In Weinlich v. Campbell, 2005 BCSC 1865 (CanLII), Madam Justice Martinson discusses the applicable legal principles the court must consider when adding a party to an action. First, she reviews the then applicable Rule 15(5)(a)(iii) of the Rules of Court, which is virtually the same as Supreme Court Civil Rule 6-2(7)(c). She also considers s, 4(1)(d) of the Limitation Act set out above. At paras. 43 and 44 Her Ladyship says:

[43]      Judicial discretion is fettered to the extent that it must be exercised judicially, in accordance with the evidence adduced and such guidelines as may appear from the authorities. The five factors to consider in determining whether to add a party pursuant to Rule 15(5)(a)(iii) are:

  1. the extent of the delay;
  2. the reason for the delay;
  3. any explanation put forward to account for the delay;
  4. the degree of prejudice caused by delay; and
  5. the extent of the connection, if any, between the existing claims and the proposed new cause of action.

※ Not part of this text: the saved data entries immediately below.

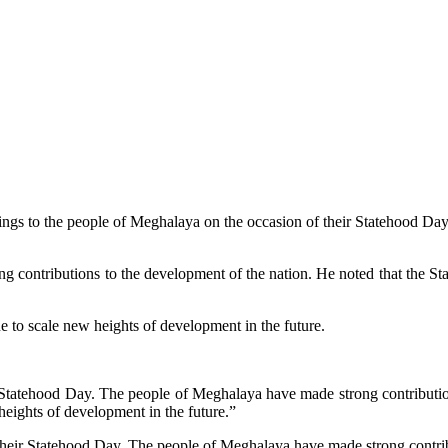
ings to the people of Meghalaya on the occasion of their Statehood Day
 contributions to the development of the nation. He noted that the Sta
 to scale new heights of development in the future.
 Statehood Day. The people of Meghalaya have made strong contribution
ights of development in the future.”
their Statehood Day. The people of Meghalaya have made strong contribu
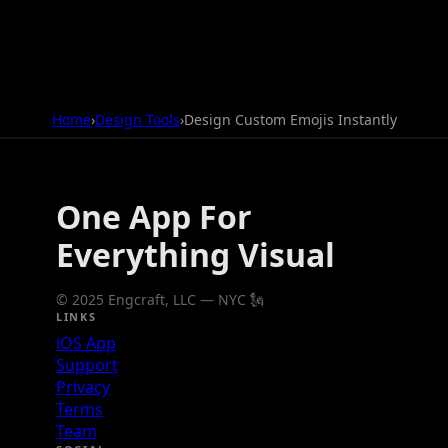
Home
›
Design Tools
›
Design Custom Emojis Instantly
One App For
Everything Visual
© 2025 Engcraft, LLC — NYC 🗽
LINKS
iOS App
Support
Privacy
Terms
Team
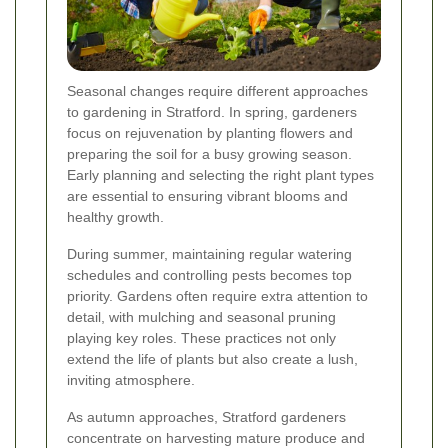
Seasonal changes require different approaches
to gardening in Stratford. In spring, gardeners
focus on rejuvenation by planting flowers and
preparing the soil for a busy growing season.
Early planning and selecting the right plant types
are essential to ensuring vibrant blooms and
healthy growth.
During summer, maintaining regular watering
schedules and controlling pests becomes top
priority. Gardens often require extra attention to
detail, with mulching and seasonal pruning
playing key roles. These practices not only
extend the life of plants but also create a lush,
inviting atmosphere.
As autumn approaches, Stratford gardeners
concentrate on harvesting mature produce and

[44]      In the absence of a clear evidentiary basis for doing so, no single factor is necessarily determinative or given overriding importance. No factor should be considered in isolation: Letvad; Teal Cedar Products (1977) Ltd. v. Dale Intermediaries Ltd. (1996), 1996 CanLII 3033 (BC CA), 19 B.C.L.R. (3d) 282, 46 C.P.C. (3d) 183, 71 B.C.A.C. 161 [Teal].

[45]      In McIntosh, the Court of Appeal made two important points. First, at para. 7., they confirmed the following statement of McKenzie J. from Honeywell v. Latimer et al. [1982] 1 W.W.R. 606 at 614 (B.C.S.C.):

…limitation defences must now be defeated whenever a claim against a person who would otherwise have had protection of the statute involves questions or issues connected with the relief sought in, or the subject matter of, an existing action brought within the limitation period against others, provided that joinder would be just and convenient. The only questions for the court are whether there is such a connection and whether joinder would in the circumstances, be just and convenient between the proposed parties.

[46]      Second, the Court confirmed that no explanation is required with respect to delay within the period available in a normal situation, the normal situation being the limitation period plus the one year period for service of the writ (paras. 7 – 8).